Slider for the “White Flight” map.
This interactive portion is one of the aspects that separates this from a traditional humanities project. Maps are often used in traditional humanities to illustrate certain concepts, particularly the relationship between people and places. Maps help the audience to visualize how a community interacts with its region. Digital maps, like those in Mapping Decline, have the added component of being interactive. Having the slider allows the user to flip between data from different time periods quickly. Seeing the data this way helps the audience to visualize the events, see patterns more easily, and bring the historical events to life.

Beginning and end time periods for the “White Flight” map.

This project, since it is digital, can also reach a wider audience. One reason this project could reach a wider audience is because it is hosted on the Internet, which allows anyone with an Internet connection to access it. Another way this project could reach a wider audience is because, with it, Gordon can spread the message from his book in a condensed form. Instead of having to read the entire book, audiences can pretty clearly understand the ideas (or at least the data) Gordon covers in a much shorter amount of time. The project also includes links to documents which are important to the topic, something that is not offered by simply reading the book. In traditional humanities, you would have had to look up these documents on your own. Mapping Decline, however, allows you to access these documents with one click. A tab at the top of the site leads to a page talking about the documents, which includes links to digitized versions of the documents. Mapping Decline also offers the option of seeing the documents on the map itself. The user can turn on this option by clicking the “documents” button at the top. Once they are on the map, the user can get to the digitized version of the document by clicking the document symbols. Mapping Decline also has the option to enable municipal boundaries and roads and highways. Both by its location on the Internet and its form as a condensed version of Gordon’s book, Mapping Decline allows Gordon’s argument to reach a wider audience.

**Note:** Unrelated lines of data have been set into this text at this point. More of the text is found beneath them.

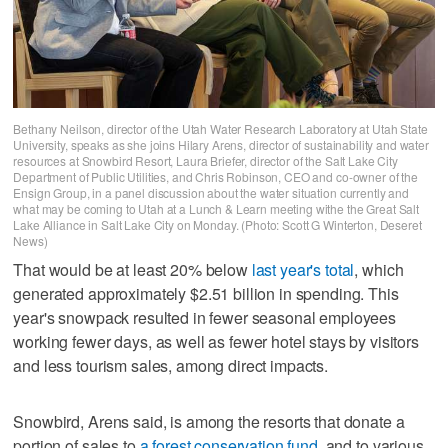
Bethany Neilson, director of the Utah Water Research Laboratory at Utah State
University, speaks as she joins Hilary Arens, director of sustainability and water
resources at Snowbird Resort, Laura Briefer, director of the Salt Lake City
Department of Public Utilities, and Chris Robinson, CEO and co-owner of the
Ensign Group, in a panel discussion about the water situation currently and
what may be coming to Utah at a Lunch & Learn meeting withe the Great Salt
Lake Alliance in Salt Lake City on Monday. (Photo: Scott G Winterton, Deseret
News)
That would be at least 20% below
last year's total
, which
generated approximately $2.51 billion in spending. This
year's snowpack resulted in fewer seasonal employees
working fewer days, as well as fewer hotel stays by visitors
and less tourism sales, among direct impacts.
Snowbird, Arens said, is among the resorts that donate a
portion of sales to
a forest conservation fund
, and to various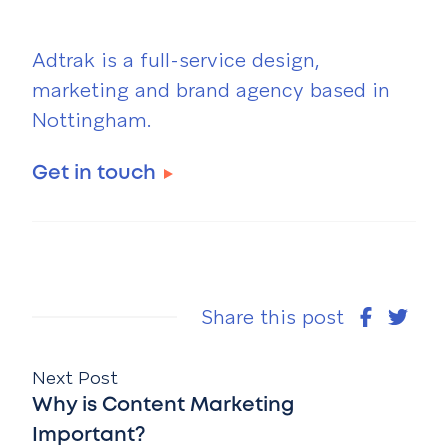
Adtrak is a full-service design,
marketing and brand agency based in
Nottingham.
Get in touch
Share this post
Next Post
Why is Content Marketing
Important?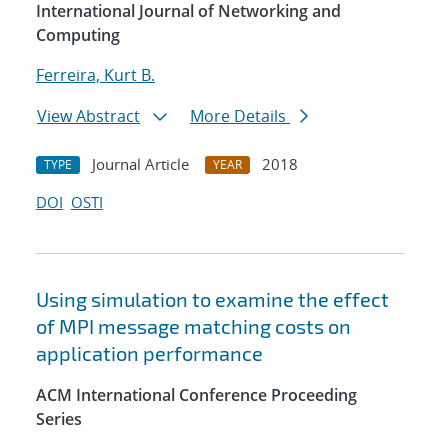
International Journal of Networking and
Computing
Ferreira, Kurt B.
View Abstract
More Details
Journal Article
2018
TYPE
YEAR
DOI
OSTI
Using simulation to examine the effect
of MPI message matching costs on
application performance
ACM International Conference Proceeding
Series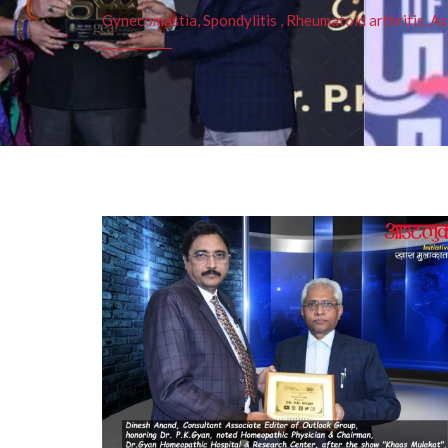
Gynecomastia, Spondylitis , Rheumatoid arthritis, As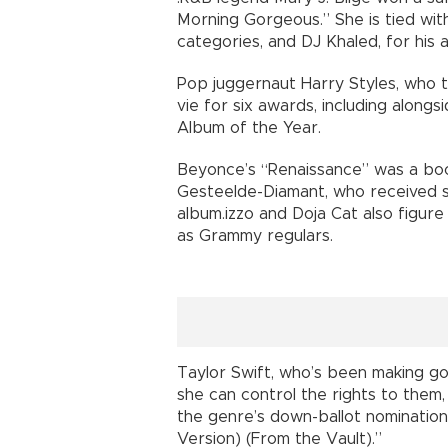
Morning Gorgeous.” She is tied wi
categories, and DJ Khaled, for his 
Pop juggernaut Harry Styles, who 
vie for six awards, including alon
Album of the Year.
Beyonce’s “Renaissance” was a boo
Gesteelde-Diamant, who received si
album.izzo and Doja Cat also figur
as Grammy regulars.
Taylor Swift, who’s been making go
she can control the rights to them
the genre’s down-ballot nomination
Version) (From the Vault).”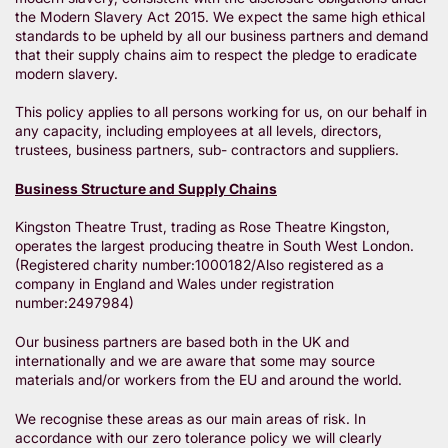
the Modern Slavery Act 2015. We expect the same high ethical
standards to be upheld by all our business partners and demand
that their supply chains aim to respect the pledge to eradicate
modern slavery.
This policy applies to all persons working for us, on our behalf in
any capacity, including employees at all levels, directors,
trustees, business partners, sub- contractors and suppliers.
Business Structure and Supply Chains
Kingston Theatre Trust, trading as Rose Theatre Kingston,
operates the largest producing theatre in South West London.
(Registered charity number:1000182/Also registered as a
company in England and Wales under registration
number:2497984)
Our business partners are based both in the UK and
internationally and we are aware that some may source
materials and/or workers from the EU and around the world.
We recognise these areas as our main areas of risk. In
accordance with our zero tolerance policy we will clearly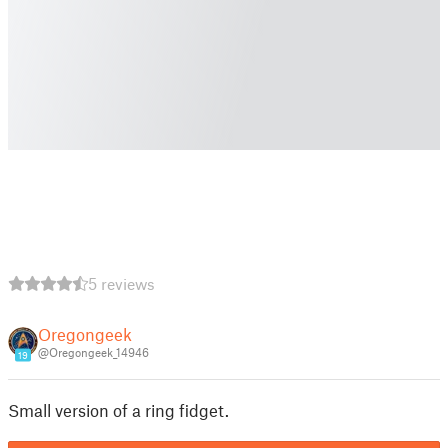
5 reviews
Oregongeek
@Oregongeek_14946
19
Small version of a ring fidget.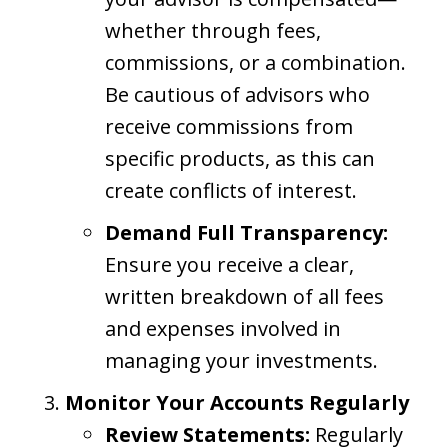
whether through fees,
commissions, or a combination.
Be cautious of advisors who
receive commissions from
specific products, as this can
create conflicts of interest.
Demand Full Transparency:
Ensure you receive a clear,
written breakdown of all fees
and expenses involved in
managing your investments.
Monitor Your Accounts Regularly
Review Statements:
Regularly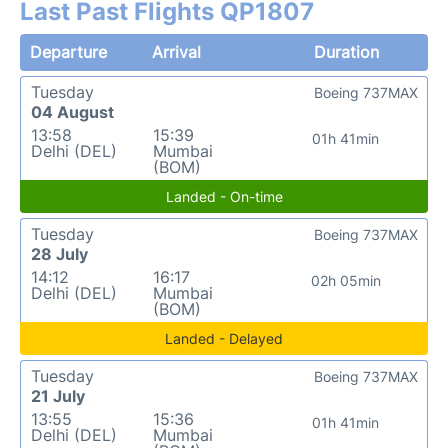
Last Past Flights QP1807
Departure
Arrival
Duration
Tuesday
Boeing 737MAX
04 August
13:58
15:39
01h 41min
Delhi (DEL)
Mumbai
(BOM)
Landed - On-time
Tuesday
Boeing 737MAX
28 July
14:12
16:17
02h 05min
Delhi (DEL)
Mumbai
(BOM)
Landed - Delayed
Tuesday
Boeing 737MAX
21 July
13:55
15:36
01h 41min
Delhi (DEL)
Mumbai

Example of documents inserted into the map.

Mapping Decline was created using a few different programs. From what I can find, Colin Gordon, the author of the associated book, did most of the work for this project himself. The three mains programs used were ArcGIS, Social Explorer, and the University of Minnesota’s National Historical Geographic Information System (NHGIS). The NHGIS is a place to find data in file types which can be utilized by GIS systems. The specific version of ArcGIS that was used was ArcView 9.2. ArcGIS is a mapping platform run through ESRI (Environmental Systems Research Institute). The ESRI was founded in 1969 and as of 2014, held approximately 43% of the GIS software market worldwide (more than any other supplier). The other mapping program used to create Mapping Decline was Social Explorer. Social Explorer is only one program offered by the company of the same name. Social Explorer the company has roots going back to the late 1990s and also offers the programs Charts, GeoBuffer, and MapSpice. Social Explorer includes some data access (like the NHGIS) as well as the tools to build maps. As mentioned in the “About” tab of Mapping Decline, some of the data had to be adjusted in order to be mapped. For example, the 1960 data (which had 323 census tracts) had to be adjusted to fit over the 1950 geography (which had 247 tracts) for the 1950-60 map.

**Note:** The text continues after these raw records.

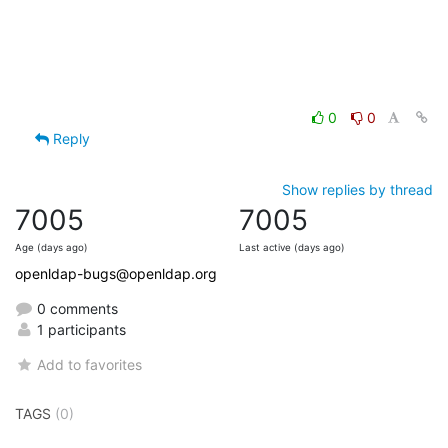
0
0
Reply
Show replies by thread
7005
7005
Age (days ago)
Last active (days ago)
openldap-bugs@openldap.org
0 comments
1 participants
Add to favorites
TAGS
(0)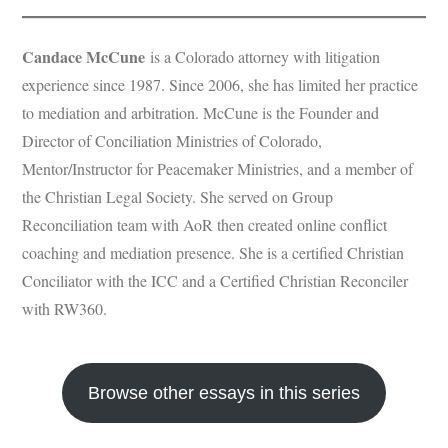
Candace McCune
is a Colorado attorney with litigation
experience since 1987. Since 2006, she has limited her practice
to mediation and arbitration. McCune is the Founder and
Director of Conciliation Ministries of Colorado,
Mentor/Instructor for Peacemaker Ministries, and a member of
the Christian Legal Society. She served on Group
Reconciliation team with AoR then created online conflict
coaching and mediation presence. She is a certified Christian
Conciliator with the ICC and a Certified Christian Reconciler
with RW360.
Browse other essays in this series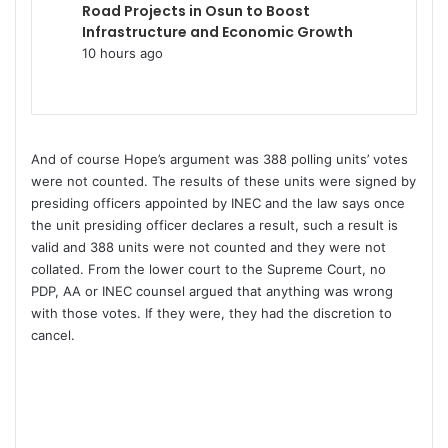
Road Projects in Osun to Boost
Infrastructure and Economic Growth
10 hours ago
And of course Hope’s argument was 388 polling units’ votes
were not counted. The results of these units were signed by
presiding officers appointed by INEC and the law says once
the unit presiding officer declares a result, such a result is
valid and 388 units were not counted and they were not
collated. From the lower court to the Supreme Court, no
PDP, AA or INEC counsel argued that anything was wrong
with those votes. If they were, they had the discretion to
cancel.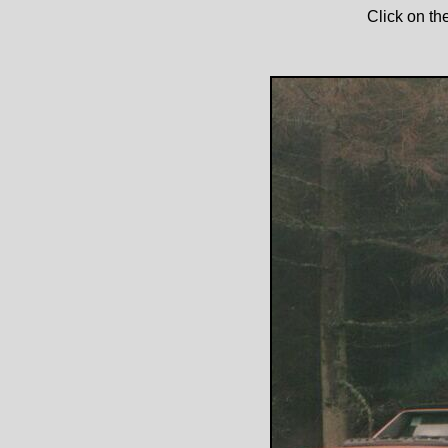
Click on th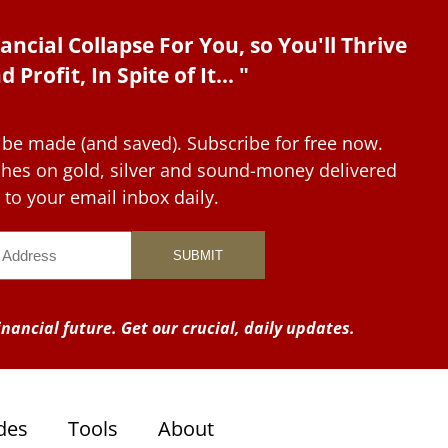
ancial Collapse For You, so You'll Thrive
d Profit, In Spite of It... "
 be made (and saved). Subscribe for free now.
tches on gold, silver and sound-money delivered
to your email inbox daily.
nancial future. Get our crucial, daily updates.
des
Tools
About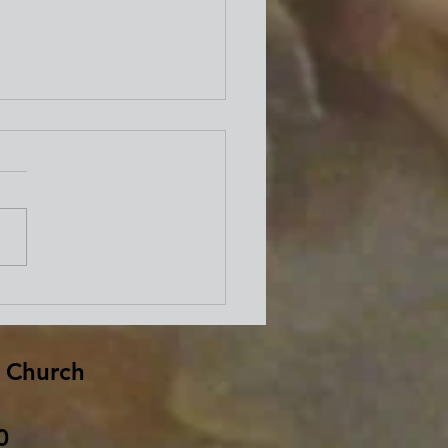
well from Bishop David
d
 Church
0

Mapping Decline is an example of how interactive, digital maps can help an audience to better understand the patterns in data. Finding patterns in demographic data which relate to larger social issues in a community (such as housing and racism) is a popular theme in traditional humanities, but interactive maps on the Internet, using programs like ArcGIS and Social Explorer, allow for both a better visualization of these spatial patterns and a potentially wider audience.